Italian train company Trenitalia on Tuesday buckled under pressure from the government and animal rights activists by suspending a ban on 'big' dogs travelling on its trains.
Trenitalia agreed to a 14-day reprieve just one day before the ban on dogs weighing more than six kilogrammes was due to come into force.
Welfare Undersecretary Francesca Martini, who negotiated the suspension, said the government and Trenitalia would continue talks to resolve dog accessibility issues.
But for the moment, ''dogs can continue to travel as the law provides, with a lead and a muzzle as the responsibility of their owners,'' she assured Italian pet owners.
Trenitalia explained that they decided to crack down on medium-sized and large dogs earlier this month after efforts to clean up carriages failed to stop passengers from being bitten by parasites while aboard trains.
A 62-year-old female passenger started legal proceedings against the company two weeks ago after allegedly being bitten on a Rome-Agrigento train, while in October last year three women sued the company after discovering their compartment was ''hopping with lice'' on a night train between southern Italy and Rome.
But pet lovers have been up in arms since the company made dogs the scapegoats for their bug troubles.
''I want to underline that the parasites found in the carriages are first of all bedbugs, that is parasites that live off human beings and not dogs,'' Martini said Tuesday.

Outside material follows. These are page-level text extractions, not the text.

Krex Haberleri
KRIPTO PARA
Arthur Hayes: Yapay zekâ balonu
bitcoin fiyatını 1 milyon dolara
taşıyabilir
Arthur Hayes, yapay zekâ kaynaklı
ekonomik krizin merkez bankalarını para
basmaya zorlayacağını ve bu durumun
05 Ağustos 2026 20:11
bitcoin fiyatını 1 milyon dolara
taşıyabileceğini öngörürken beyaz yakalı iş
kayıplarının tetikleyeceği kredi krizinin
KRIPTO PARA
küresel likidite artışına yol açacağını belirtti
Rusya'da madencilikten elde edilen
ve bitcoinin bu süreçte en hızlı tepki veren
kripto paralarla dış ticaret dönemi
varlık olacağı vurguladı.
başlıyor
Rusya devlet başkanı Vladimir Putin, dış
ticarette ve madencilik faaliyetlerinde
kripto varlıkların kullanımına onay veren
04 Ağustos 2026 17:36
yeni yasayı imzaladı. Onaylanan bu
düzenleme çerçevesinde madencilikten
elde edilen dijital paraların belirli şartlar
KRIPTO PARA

Animal rights organisation LAV praised Martini for her work and called off a nationwide protest scheduled for the first day of the ban which would have seen owners of 'oversized' dogs and their pets cram into trains and stations in an act of civil disobedience.

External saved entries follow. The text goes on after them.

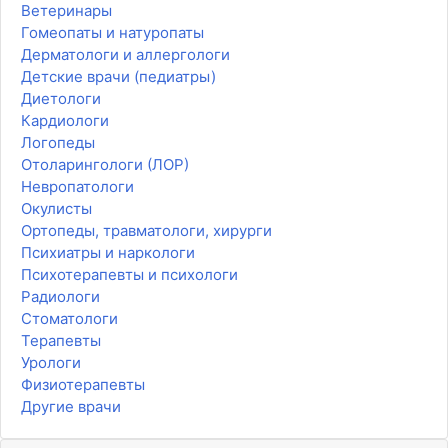
Ветеринары
Гомеопаты и натуропаты
Дерматологи и аллергологи
Детские врачи (педиатры)
Диетологи
Кардиологи
Логопеды
Отоларингологи (ЛОР)
Невропатологи
Окулисты
Ортопеды, травматологи, хирурги
Психиатры и наркологи
Психотерапевты и психологи
Радиологи
Стоматологи
Терапевты
Урологи
Физиотерапевты
Другие врачи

It too stressed that hygiene problems on trains ''are absolutely not ascribable to the few four-legged passengers'' and said it hoped further talks would allow Trenitalia to reach a solution that ''favours rather than obstructs the transport of millions of dogs who are an integral part of so many Italian families''.
But consumer rights association ADUC hit out at the idea of bilateral talks between the government and Trenitalia on the issues.
''The problem of cleanliness on the trains - falsely reputed to be a question of dog fleas - is not a government issue but a problem relating to the monopoly's lack of services,'' it said.
But Trenitalia chief Mauro Moretti reiterated that passengers ''have the right to sit in their seat without this having been occupied shortly before by an animal''.
Moretti added that the dog ban was also designed to placate passengers who had ''submerged'' the company with letters of complaint about dangerous dog breeds being allowed in enclosed carriages with children and the elderly.
''We're thinking around the issue and I don't know what solution we will arrive at,'' he said.